Stored data -

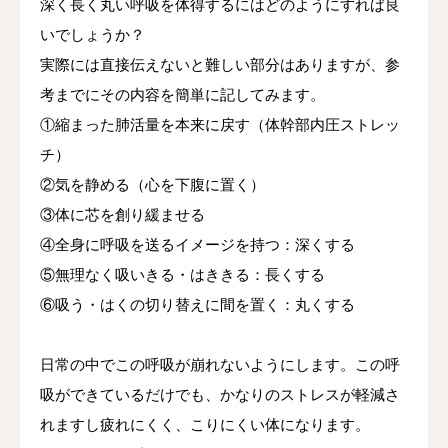
深く長く丸い呼吸を体得するにはどのようにすれば良
いでしょうか？
実際には直接伝えないと難しい部分はありますが、参
考までにその内容を簡単に記してみます。
①縮まった肺活量を本来に戻す（体幹部内圧ストレッ
チ）
②気を静める（心を下腹に置く）
③体に芯を創り緩ませる
④全身に呼吸を送るイメージを持つ：深くする
⑤無理なく吸いきる・はききる：長くする
⑥吸う・はくの切り替えに間を置く：丸くする
日常の中でこの呼吸が崩れないようにします。この呼
吸ができているだけでも、かなりのストレスが軽減さ
れますし疲れにくく、こりにくい体になります。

Your instructions -
Return all the records above exactly, pictures omitted.

Result of this exercise -
深く長く丸い呼吸を体得するにはどのようにすれば良
いでしょうか？
実際には直接伝えないと難しい部分はありますが、参
考までにその内容を簡単に記してみます。
①縮まった肺活量を本来に戻す（体幹部内圧ストレッ
チ）
②気を静める（心を下腹に置く）
③体に芯を創り緩ませる
④全身に呼吸を送るイメージを持つ：深くする
⑤無理なく吸いきる・はききる：長くする
⑥吸う・はくの切り替えに間を置く：丸くする
日常の中でこの呼吸が崩れないようにします。この呼
吸ができているだけでも、かなりのストレスが軽減さ
れますし疲れにくく、こりにくい体になります。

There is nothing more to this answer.